Johnston is a town in Providence County, Rhode Island, United States. The population was 29,568 at the 2020 census. Johnston is the site of the Clemence Irons House (1691), a stone-ender museum, and the only landfill in Rhode Island. Incorporated on March 6, 1759, Johnston was named for the colonial attorney general, Augustus Johnston.

==Geography==
According to the United States Census Bureau, the town has a total area of 24.4 sqmi, of which 23.7 sqmi is land and 0.7 sqmi (2.91%) is water.

===Neighborhoods===
Neighborhoods in Johnston:
Winsor Hill,
Thornton (includes part of Cranston),
Graniteville,
Hughesdale,
Morgan Mills,
Manton,
Simmonsville,
Pocasset,
West End,
Belknap, Moswansicut Lake, Merino and
Frog City.

==History==
The area was first settled by English settlers in the seventeenth century as a farming community. In 1759 the town officially separated from Providence and was incorporated on March 6, 1759. Johnston was named for the current colonial attorney general, Augustus Johnston, who was later burned in effigy during the Stamp Act protests in 1765 and then fled Rhode Island as a Tory during the American Revolution in 1779. The first house of worship in Johnston opened when the Baptist Meeting House in Belknap was constructed in 1771. During the American Revolution Rhode Island's only gunpowder mill was constructed in Graniteville, and the town hosted American General John Sullivan for a dinner in 1779 upon his departure from Rhode Island to fight in New York. In 1790 the Belknap School, the first public school in the town, was founded. In 1791 the Providence and Norwich Turnpike (today's Plainfield Pike) was chartered.

==Demographics==

At the 2020 census, there were 29,568 people and 11,359 households in the town. The population density was 1,259.4 PD/sqmi. There were 12,501 housing units in the town. The racial makeup of the town was 79.45% White, 3.46% African American, 0.34% Native American, 3.05% Asian, 0.06% Pacific Islander, 6.52% from other races, and 7.12% from two or more races. Hispanic or Latino of any race were 13% of the population.

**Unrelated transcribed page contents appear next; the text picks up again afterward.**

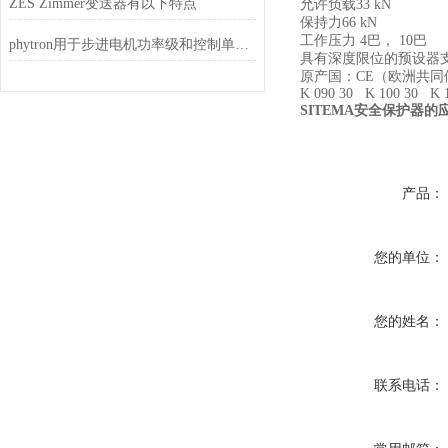
ZES Zimmer变送器有以下特点
允许负载33 kN
保持力66 kN
工作压力 4巴， 10巴
phytron用于步进电机功率级和控制单元的*电源单元
具有深度限位的预设器
原产国：CE（欧洲共同
K 090 30 K 100 30 K
SITEMA安全保护器的
产品：
您的单位：
您的姓名：
联系电话：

There were 11,359 households, of which 28.6% had children under the age of 18 living with them, 44.7% were married couples living together, 30.5% had a female householder with no spouse present, and 16.7% had a male householder with no spouse present. 11.7% of all households were made up of individuals, and 5.1% had someone living alone who was 65 years of age or older. The average household size was 2.54 and the average family size was 3.09.

Age distribution was 19.3% under the age of 18, 6.6% from 18 to 24, 26.4% from 25 to 44, 26.4% from 45 to 64, and 21.2% who were 65 years of age or older. The median age was 43 years.

The median household income was $87,514, and the median family income was $104,950. The per capita income for the town was $45,447. About 8.6% of the population were below the poverty line, including 9.9% of those under age 18 and 8.2% of those age 65 or over.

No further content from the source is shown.